3. Gently pull thread out from bottom of machine, above needle.

So no more yanking, ok? It’s bad for our beautiful machines. Sew on Prudent mamas!




Oh man! I've had my sewing machine for 20 years and never had it serviced! Everyone I've called says they need to send it out and it will take at least two weeks and I'm never willing to give it up for that long. Anyone have suggestions for a good repair shop in the St. Paul, MN area? I'm in the eastern suburbs. Someplace that will do it within a day or two, rather than a week or two?

Linda Thompson aka Rosieq

Crafty Corner in Worthington is excellent turn around time. Their serviceman works nites for them, and I usually have it back the next day….one time it was a bit longer because he needed to order a part. I am very pleased with their service.


My mom's feed dogs stopped working and she was manually pulling fabric through her machine. I was shocked, opened it up to learn she had NEVER cleaned or oiled it. There was so much dust & thread jammed in there, but worked like a dream as soon as I cleaned & oiled it for her!


What do you open and where? I looked every where and it didn’t look obvious (lost my manual).


I am seeeeeeeeeeeew (hahaha) happy you posted this. Remember me? I posted on FB about my sewing machine woes, yada yada. I knew I wouldn't start the machine without reading the manual and my idiot's guide to sewing book. Now I'm on the hunt for a sewing machine service place as I bought this 2nd hand AND it's been in storage. TY TY!


Is it bad that I would sorta love it if my machine blew up?? I have a VERY basic beginner machine I got a few years ago for christmas and I desperately want a new machine…but family rules say if it's not broken I don't need a new I wait for some sort of calamity!


Screw family rules….sell/donate it and then get something nicer….No space in our lives for lemons unless they’re in lemonade.

If that’s still a problem, well you could ‘break the machine’, so that it needs to go to the shop, and then take it in.

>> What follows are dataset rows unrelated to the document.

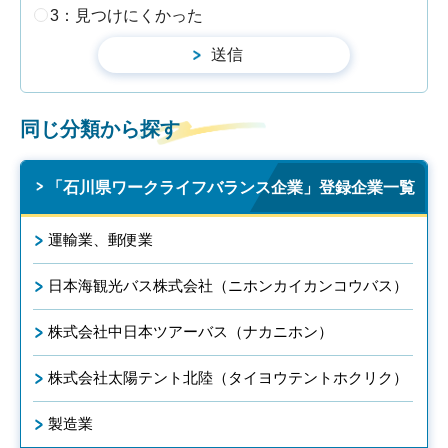
3：見つけにくかった
同じ分類から探す
「石川県ワークライフバランス企業」登録企業一覧
運輸業、郵便業
日本海観光バス株式会社（ニホンカイカンコウバス）
株式会社中日本ツアーバス（ナカニホン）
株式会社太陽テント北陸（タイヨウテントホクリク）
製造業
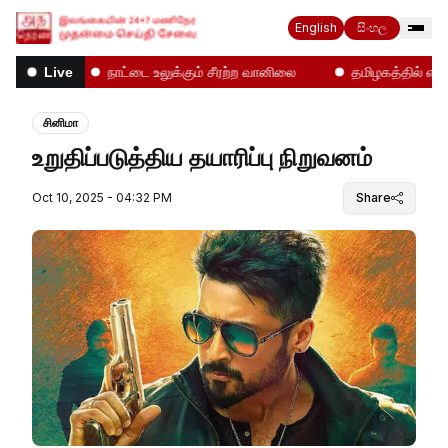
English
සිංහල
்கள்!
நாட்டை உலுக்கும் சீரற்ற வானிலை
தமிழகத்தில் என்ன 
Live
சினிமா
உறுதிப்படுத்திய தயாரிப்பு நிறுவனம்
Oct 10, 2025 - 04:32 PM
Share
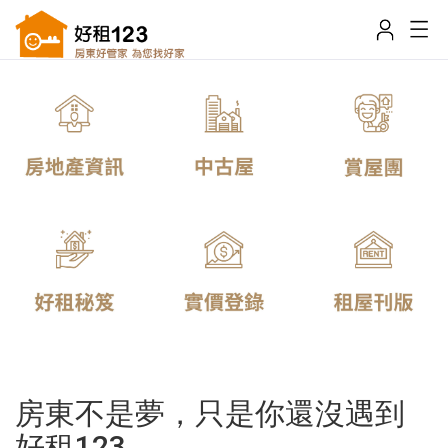
房東不是夢，只是你還沒遇到
好租123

They will surely tell you it’s too much to fix, and show you a better machine for your needs.

Ted and/or Laura

@Angela – our Hancocks fabrics has someone that comes in once a week (I'm in Chicago which doesn't specifically help you) so if you haven't called the chain stores, it might be worth a shot. All the independent stores I've called have to send it out.


I have a funny picture in my head of a repairman opening up a machine and having a mouse jump out. That would be terrible to experience, but hilarious to watch!

Sara @ Sara vs. Sarah

Interesting! I just had to have my machine serviced and it's working SO MUCH BETTER now! ๐Ÿ˜‰ This is good information … I'll snip and pull from below from now on. I'm not interested in sending my machine away again anytime soon ๐Ÿ™‚

Jen @ My Own Road

Oh yeah….my machine is right at the 3 year mark with no tune up (I know it's totally worth it, but I can't bring myself to shell out the $65 at the moment). And ew about the mouse nests! I think I'd freak out if I went into my craft room and found little mice scurrying out of my sewing machine! That might be my motivation right there lol

Leigh Anne

LoL when I read the comment about the machine blowing up! ME TOO!! I've got an old, heavy as an anvil, grandmother inherited Singer from the 1970's. And yes, house rules "if it ain't broke…..yada, yada…". So, I too sew on w/ fire extinguisher close by hoping for a "burn out" ๐Ÿ™‚


I took my machine to a local sewing/vacuum place here in the SW burbs of Chicago, and even though they fixed it on site, it never really was fixed. Then I found a man who used to work for Singer and now COMES TO YOUR HOUSE! Yes! but if it needs more than he can do on site, he'll take it to his shop at home. He even took apart the motor on my Mother's 1949 Singer, which now runs like new, along with my 1980 Kenmore and my daughter's 2000 Singer(which she had never cleaned!). He handles Cook, DuPage and some Will county areas. If you're in these areas, look up


Thank you for passing this on! I have the same machine that you show in this post and pulled the thread from the top and it came out cover in the grease of the inner mechanics, had a feeling that was bad! LOL Why didn't I think to snip it on the top and pull it out the bottom!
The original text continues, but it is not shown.